Bud Neiswender, owner of Inspirit Crystals, said the downtown business has started requiring masks for all customers and staff in the past few days. Other businesses in town have their own mask requirements, if any.
“We would be really (mistakenly) careful, and we also have a rule across Northampton that we can enforce, so customers will know what to expect more easily,” said Neiswender. “The more secure we keep our staff, the more likely we are to be able to stay open. “
The health department is currently investigating an outbreak linked to an indoor workplace in the city, public health nurse Vivian Franklin said, and at least half of people in the “small-scale cluster” of cases have been fully vaccinated.
“All of these people have become symptomatic and there is evidence of transmission” between people with various vaccine statuses, said Franklin, who added that there are confirmed cases of the delta variant in the city. “It has become the predominant circulating variant and now accounts for over 90% of cases in the country and at least 85% of cases in the state. “
Hampshire County is considered to be at moderate risk for community transmission of the coronavirus based on positive test results over the past seven days, Massachusetts’ lowest risk level, according to the Centers for Disease Control and Prevention. All other counties are at substantial or high risk.

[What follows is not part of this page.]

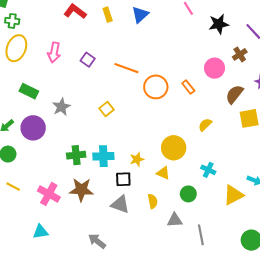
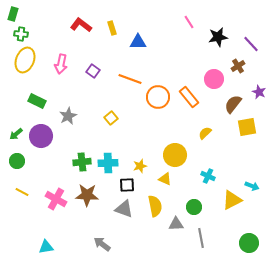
blue triangle: (140, 15) -> (138, 42), moved, turned 42
orange rectangle: (188, 87) -> (189, 97), size x1.5
green circle: (188, 194) -> (194, 207), moved
yellow semicircle: (153, 201) -> (155, 206), size x1.5
cyan triangle: (40, 232) -> (46, 247), moved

A “moderate” risk means 5-7.99% of COVID-19 tests are positive.
UMass Amherst also announced Monday that all faculty and staff must be vaccinated, and an indoor mask mandate will go into effect Wednesday, indicating that the policy will be reviewed in mid-September.
“Face coverings should be worn in almost all indoor public spaces, including classrooms, hallways, elevators, washrooms,” and other places, including meeting rooms and laboratories, wrote university in its ad. “To further protect our community, the university will require that faculty and staff be vaccinated. This demand follows the agreements concluded in recent days with our unions. A significant number of employees have already been shot.
The Easthampton Health Department also issued an advisory on Monday urging the use of an inner mask for all people over 5 years of age, regardless of their immunization status.
“The Delta variant is highly contagious and currently accounts for 80% of COVID-19 cases in the northeast,” the department wrote in a public notice. “However, people who are fully vaccinated appear to be contagious for a shorter period of time.”
The health department is running a vaccination clinic at the Easthampton Community Center on Monday, August 16 from 9 a.m. to noon and at Big E Market from 1 to 3 p.m.
At Monday night’s meeting in Northampton, a member of the public urged the Board of Health not to implement a program similar to the vaccination mandate in New York, which requires anyone entering certain domestic businesses to present proof at least one vaccine.
“We are not talking about vaccine passports,” said Dr. Suzanne Smith, member of the board of directors.
O’Leary, the director of public health, said the health department can provide masks and panels to businesses in need.